PROBLEM:
Return the entries exactly as they appear.

DATA TO PROCESS:
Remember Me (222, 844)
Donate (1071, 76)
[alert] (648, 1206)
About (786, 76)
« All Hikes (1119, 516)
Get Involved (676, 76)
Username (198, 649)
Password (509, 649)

ANSWER SECTION:
Remember Me (222, 844)
Donate (1071, 76)
[alert] (648, 1206)
About (786, 76)
« All Hikes (1119, 516)
Get Involved (676, 76)
Username (198, 649)
Password (509, 649)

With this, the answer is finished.